Thank you CTS. These tests are tantamount to child abuse. Would the city license a teacher whose classroom lesson plans elicited feelings of nervousness, anxiety and stress? I think not. We are asked to grade our schools in the recently handed out “learning environment survey” – this is laughable. Our school, under crushing budget cuts and soaring classroom sizes has done an incredible job teaching our children. The F goes to all involved with high stakes testing. Does my child in school have feelings of struggle, anxiety and nervousness? Yes. I call it BULLYING (aka High Stakes Testing). Bullying: verb: use superior strength or influence to intimidate, typically to force him/her to do what one wants. Parents and Educators did not ask for these tests and instead are rallying against them. NYC public school students are being bullied, and its high time we parents stand up for what is right and not allow our childrens lives to be affected by a BULLY. Here we have an imbalance of power, whereby High Stakes Testing is wielded like a weapon to intimidate our teachers and our students – so here we are, standing up and loudly saying NO. According to StopBullying.gov, “when adults respond quickly and consistently to bullying behavior they send the message that it is not acceptable.” Chancellor Walcott, how much clearer can we be????

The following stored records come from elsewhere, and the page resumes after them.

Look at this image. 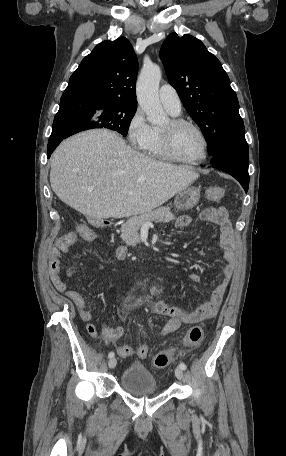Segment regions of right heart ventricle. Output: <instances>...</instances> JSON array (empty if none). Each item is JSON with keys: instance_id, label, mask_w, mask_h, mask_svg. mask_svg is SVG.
<instances>
[{"instance_id": "obj_1", "label": "right heart ventricle", "mask_w": 286, "mask_h": 456, "mask_svg": "<svg viewBox=\"0 0 286 456\" xmlns=\"http://www.w3.org/2000/svg\"><path fill=\"white\" fill-rule=\"evenodd\" d=\"M142 150L146 155L153 159H165L160 147L159 129L152 128L150 139Z\"/></svg>"}]
</instances>
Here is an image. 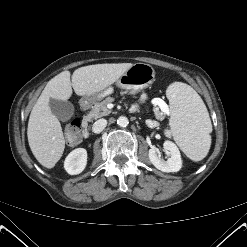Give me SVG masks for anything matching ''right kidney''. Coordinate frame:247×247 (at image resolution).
Here are the masks:
<instances>
[{"mask_svg": "<svg viewBox=\"0 0 247 247\" xmlns=\"http://www.w3.org/2000/svg\"><path fill=\"white\" fill-rule=\"evenodd\" d=\"M87 165V151L77 148L71 151L64 161V168L70 175L80 174Z\"/></svg>", "mask_w": 247, "mask_h": 247, "instance_id": "right-kidney-1", "label": "right kidney"}]
</instances>
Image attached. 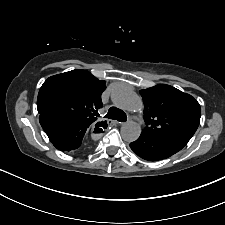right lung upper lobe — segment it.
Masks as SVG:
<instances>
[{
	"instance_id": "cb5924a9",
	"label": "right lung upper lobe",
	"mask_w": 225,
	"mask_h": 225,
	"mask_svg": "<svg viewBox=\"0 0 225 225\" xmlns=\"http://www.w3.org/2000/svg\"><path fill=\"white\" fill-rule=\"evenodd\" d=\"M105 83L82 69L49 77L38 93V112L80 119L96 128L104 127L103 122L96 123L95 116L102 108L101 94L106 88Z\"/></svg>"
}]
</instances>
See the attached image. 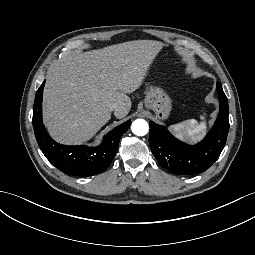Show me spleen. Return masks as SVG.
<instances>
[{
	"label": "spleen",
	"instance_id": "obj_1",
	"mask_svg": "<svg viewBox=\"0 0 255 255\" xmlns=\"http://www.w3.org/2000/svg\"><path fill=\"white\" fill-rule=\"evenodd\" d=\"M170 129L180 137L197 139L202 136V133L205 130V125L203 123L199 125L198 121L195 119H186L171 125Z\"/></svg>",
	"mask_w": 255,
	"mask_h": 255
}]
</instances>
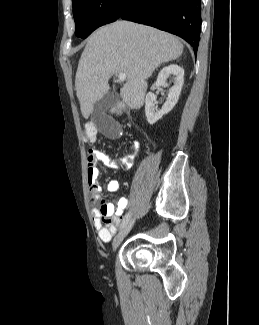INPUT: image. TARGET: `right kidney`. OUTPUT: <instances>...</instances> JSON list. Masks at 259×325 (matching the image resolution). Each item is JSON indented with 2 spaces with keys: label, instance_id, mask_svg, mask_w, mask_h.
Returning a JSON list of instances; mask_svg holds the SVG:
<instances>
[{
  "label": "right kidney",
  "instance_id": "1",
  "mask_svg": "<svg viewBox=\"0 0 259 325\" xmlns=\"http://www.w3.org/2000/svg\"><path fill=\"white\" fill-rule=\"evenodd\" d=\"M173 75L174 85L170 88L168 97L164 105L160 110L156 108V95L153 92H149L145 98V115L149 124L153 125L163 115L169 113L177 104L181 89L184 83V70L177 64H170L164 67L156 82L153 84V89L159 88L166 84L167 79Z\"/></svg>",
  "mask_w": 259,
  "mask_h": 325
}]
</instances>
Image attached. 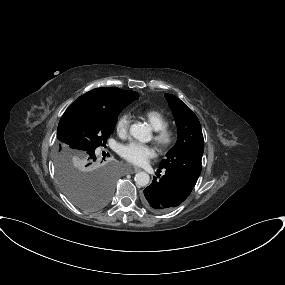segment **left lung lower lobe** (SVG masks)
Listing matches in <instances>:
<instances>
[{"instance_id": "left-lung-lower-lobe-1", "label": "left lung lower lobe", "mask_w": 285, "mask_h": 285, "mask_svg": "<svg viewBox=\"0 0 285 285\" xmlns=\"http://www.w3.org/2000/svg\"><path fill=\"white\" fill-rule=\"evenodd\" d=\"M196 182L175 170L165 174L144 189V205L155 212H166L180 205L191 193Z\"/></svg>"}]
</instances>
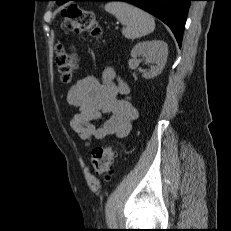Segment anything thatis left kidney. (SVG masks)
Instances as JSON below:
<instances>
[{"mask_svg":"<svg viewBox=\"0 0 231 231\" xmlns=\"http://www.w3.org/2000/svg\"><path fill=\"white\" fill-rule=\"evenodd\" d=\"M131 56L133 58L143 56L156 64L148 72L143 73L144 78L151 79L159 75L165 67L168 56V45L161 40L140 42L133 47Z\"/></svg>","mask_w":231,"mask_h":231,"instance_id":"1","label":"left kidney"}]
</instances>
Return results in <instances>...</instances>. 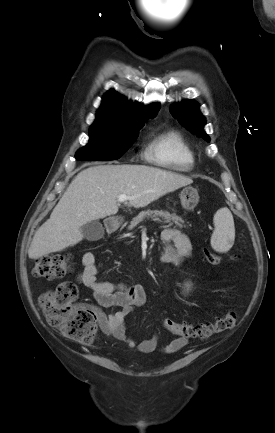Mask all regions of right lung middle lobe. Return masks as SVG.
<instances>
[{"instance_id":"right-lung-middle-lobe-1","label":"right lung middle lobe","mask_w":275,"mask_h":433,"mask_svg":"<svg viewBox=\"0 0 275 433\" xmlns=\"http://www.w3.org/2000/svg\"><path fill=\"white\" fill-rule=\"evenodd\" d=\"M143 126L144 122L94 123L90 127L89 143L76 152L75 158L81 161L116 160L129 149Z\"/></svg>"}]
</instances>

how “opting out” would affect the 7th grade student? As you know, it is already “the high stake year” filled with high-school admission madness. Would not the child’s grades suffer as the result of opting out?

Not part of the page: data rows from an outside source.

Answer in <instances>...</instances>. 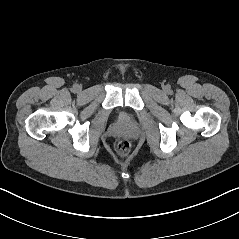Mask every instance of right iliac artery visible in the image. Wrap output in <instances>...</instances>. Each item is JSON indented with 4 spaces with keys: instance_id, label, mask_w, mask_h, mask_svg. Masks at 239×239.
<instances>
[{
    "instance_id": "right-iliac-artery-1",
    "label": "right iliac artery",
    "mask_w": 239,
    "mask_h": 239,
    "mask_svg": "<svg viewBox=\"0 0 239 239\" xmlns=\"http://www.w3.org/2000/svg\"><path fill=\"white\" fill-rule=\"evenodd\" d=\"M77 87H78V85H76V84H75V85H73V89H74V90H76V89H77Z\"/></svg>"
}]
</instances>
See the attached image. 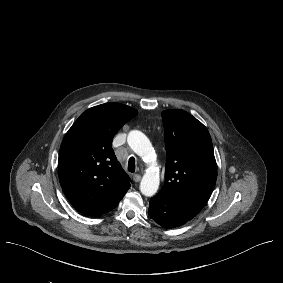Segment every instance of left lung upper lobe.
I'll list each match as a JSON object with an SVG mask.
<instances>
[{
    "instance_id": "left-lung-upper-lobe-1",
    "label": "left lung upper lobe",
    "mask_w": 283,
    "mask_h": 283,
    "mask_svg": "<svg viewBox=\"0 0 283 283\" xmlns=\"http://www.w3.org/2000/svg\"><path fill=\"white\" fill-rule=\"evenodd\" d=\"M167 161L160 194L204 206L215 187L217 165L206 127L184 110L162 112Z\"/></svg>"
}]
</instances>
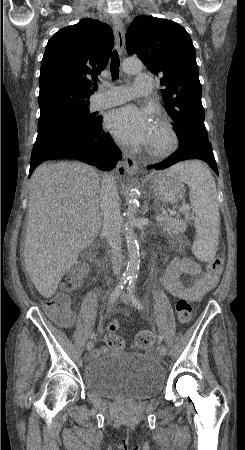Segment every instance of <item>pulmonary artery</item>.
Instances as JSON below:
<instances>
[{
    "label": "pulmonary artery",
    "instance_id": "obj_1",
    "mask_svg": "<svg viewBox=\"0 0 245 450\" xmlns=\"http://www.w3.org/2000/svg\"><path fill=\"white\" fill-rule=\"evenodd\" d=\"M154 78L149 74H140L135 78L134 83L121 86H109L108 89L97 93L94 106L96 109L106 108L113 105L125 103L132 99L129 94L130 89H134L136 95L143 96L152 93Z\"/></svg>",
    "mask_w": 245,
    "mask_h": 450
}]
</instances>
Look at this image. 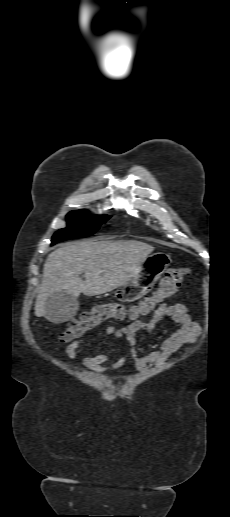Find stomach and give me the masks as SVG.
<instances>
[{"label":"stomach","mask_w":230,"mask_h":517,"mask_svg":"<svg viewBox=\"0 0 230 517\" xmlns=\"http://www.w3.org/2000/svg\"><path fill=\"white\" fill-rule=\"evenodd\" d=\"M170 263V256L157 252L141 264L138 272L127 283L116 291V298L121 302H132L146 295L166 270Z\"/></svg>","instance_id":"1"}]
</instances>
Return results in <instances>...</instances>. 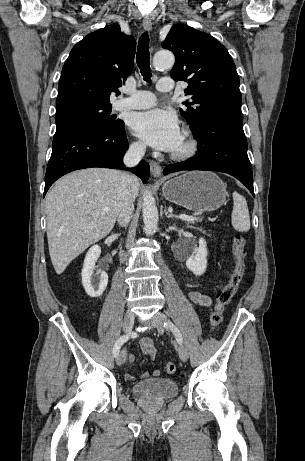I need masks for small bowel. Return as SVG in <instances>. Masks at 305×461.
Returning <instances> with one entry per match:
<instances>
[{"label":"small bowel","mask_w":305,"mask_h":461,"mask_svg":"<svg viewBox=\"0 0 305 461\" xmlns=\"http://www.w3.org/2000/svg\"><path fill=\"white\" fill-rule=\"evenodd\" d=\"M188 296H189V299L194 304H196V305H198L200 307H209L213 303L212 298L203 289H201L199 287L192 289L188 293ZM140 346H141V349L143 350V352L148 354L151 358L154 359L156 357L157 351H156V348H155V345H154V341L151 338L145 337V338L141 339ZM129 361L130 362L135 361V355L134 354H129ZM152 374H153V376L157 377V376L160 375V371L158 369H156V370H154L152 372ZM147 375L148 374L146 372H144V373H141L139 375V377L140 378H145ZM126 378L128 380H133L134 376H132L130 374H127Z\"/></svg>","instance_id":"obj_1"}]
</instances>
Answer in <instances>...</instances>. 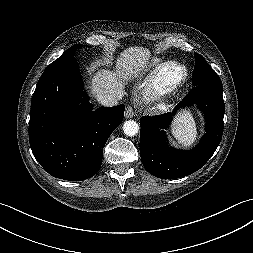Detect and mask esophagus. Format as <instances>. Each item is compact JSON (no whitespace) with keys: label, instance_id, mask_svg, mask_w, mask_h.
Instances as JSON below:
<instances>
[{"label":"esophagus","instance_id":"34e87169","mask_svg":"<svg viewBox=\"0 0 253 253\" xmlns=\"http://www.w3.org/2000/svg\"><path fill=\"white\" fill-rule=\"evenodd\" d=\"M125 118H132L134 116V111L131 106H127L124 113Z\"/></svg>","mask_w":253,"mask_h":253}]
</instances>
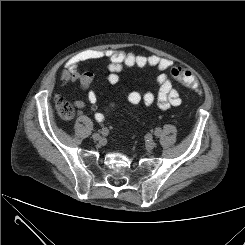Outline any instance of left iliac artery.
Here are the masks:
<instances>
[{"label": "left iliac artery", "mask_w": 245, "mask_h": 245, "mask_svg": "<svg viewBox=\"0 0 245 245\" xmlns=\"http://www.w3.org/2000/svg\"><path fill=\"white\" fill-rule=\"evenodd\" d=\"M160 133H161V130H159V129H157V130L155 131V135H156L157 137L160 136Z\"/></svg>", "instance_id": "1"}]
</instances>
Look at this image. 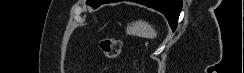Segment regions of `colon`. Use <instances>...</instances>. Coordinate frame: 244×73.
Masks as SVG:
<instances>
[{"label":"colon","mask_w":244,"mask_h":73,"mask_svg":"<svg viewBox=\"0 0 244 73\" xmlns=\"http://www.w3.org/2000/svg\"><path fill=\"white\" fill-rule=\"evenodd\" d=\"M121 41L114 37H106L100 41V49L108 58H116L121 53Z\"/></svg>","instance_id":"5ec220e1"}]
</instances>
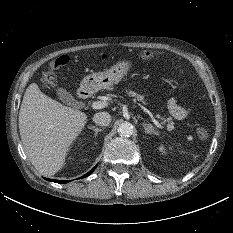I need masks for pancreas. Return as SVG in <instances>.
I'll return each instance as SVG.
<instances>
[{
  "mask_svg": "<svg viewBox=\"0 0 233 233\" xmlns=\"http://www.w3.org/2000/svg\"><path fill=\"white\" fill-rule=\"evenodd\" d=\"M127 94H128L130 97H136L138 101H142L143 103H145V101L143 100V99H144L143 96L138 95V94H136L135 92H133V91H131V90L128 91ZM158 117H160V116L158 115ZM165 122H168L167 127H168L169 130L173 129L174 123H173L171 117H169V118H167V119H164V123H165Z\"/></svg>",
  "mask_w": 233,
  "mask_h": 233,
  "instance_id": "1",
  "label": "pancreas"
}]
</instances>
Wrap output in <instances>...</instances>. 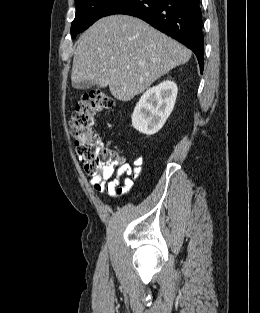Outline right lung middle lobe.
Instances as JSON below:
<instances>
[{"mask_svg":"<svg viewBox=\"0 0 260 313\" xmlns=\"http://www.w3.org/2000/svg\"><path fill=\"white\" fill-rule=\"evenodd\" d=\"M118 0H75L76 15L71 26V35H76L95 21L104 16V14L117 2Z\"/></svg>","mask_w":260,"mask_h":313,"instance_id":"right-lung-middle-lobe-1","label":"right lung middle lobe"}]
</instances>
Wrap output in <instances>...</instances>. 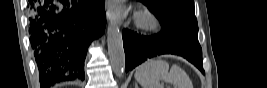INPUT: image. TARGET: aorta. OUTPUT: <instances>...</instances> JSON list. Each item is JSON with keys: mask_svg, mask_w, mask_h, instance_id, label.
Listing matches in <instances>:
<instances>
[{"mask_svg": "<svg viewBox=\"0 0 267 88\" xmlns=\"http://www.w3.org/2000/svg\"><path fill=\"white\" fill-rule=\"evenodd\" d=\"M107 45L112 69L117 77H122L126 65L123 39L117 23L113 21L107 27Z\"/></svg>", "mask_w": 267, "mask_h": 88, "instance_id": "obj_1", "label": "aorta"}]
</instances>
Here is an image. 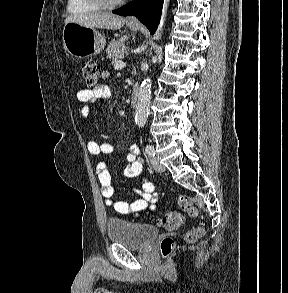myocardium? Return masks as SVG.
<instances>
[{"label":"myocardium","mask_w":288,"mask_h":293,"mask_svg":"<svg viewBox=\"0 0 288 293\" xmlns=\"http://www.w3.org/2000/svg\"><path fill=\"white\" fill-rule=\"evenodd\" d=\"M102 7H114L122 4L125 0H92Z\"/></svg>","instance_id":"1"}]
</instances>
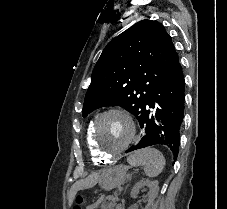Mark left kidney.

By the way, you might be interested in reading the following post:
http://underzodiacclock.com/2010/10/05/american-education-reform (American Education Reform at Zodiac Times blog)
I would also read the comments there left by educators
A gratitude of appreciation to change the stakes to have the courage to write a letter to the NYC Chancellor. Your letter was loud and clear and hope it does not fall on deaf ears!! I will like to mention to all parents who children attend NYC public schools that the NYS ELA and Math exams only counts in NYC public school for promotional criteria and the entire state of New York does not!!! Parents it is time for you to stand up against the Mayor’s attack on your children and how he is using our public schools to benefit his propaganda to close public schools and to open charter schools. The main reason our school system is failing is not the fault of the teachers who work extremely hard and need to cover every single standards whether or not the students truly master it. It is the fault of the chancellor as well as the mayor that our schools are “failing” it is all about the money from the federal gov’t. It is a disgrace!!
Parents refuse to take all damaging test by the DOE. Please go to changethestakes.org to find support. You can find parents to conect with who are in your area to help you thru the refusal of high stakes tests.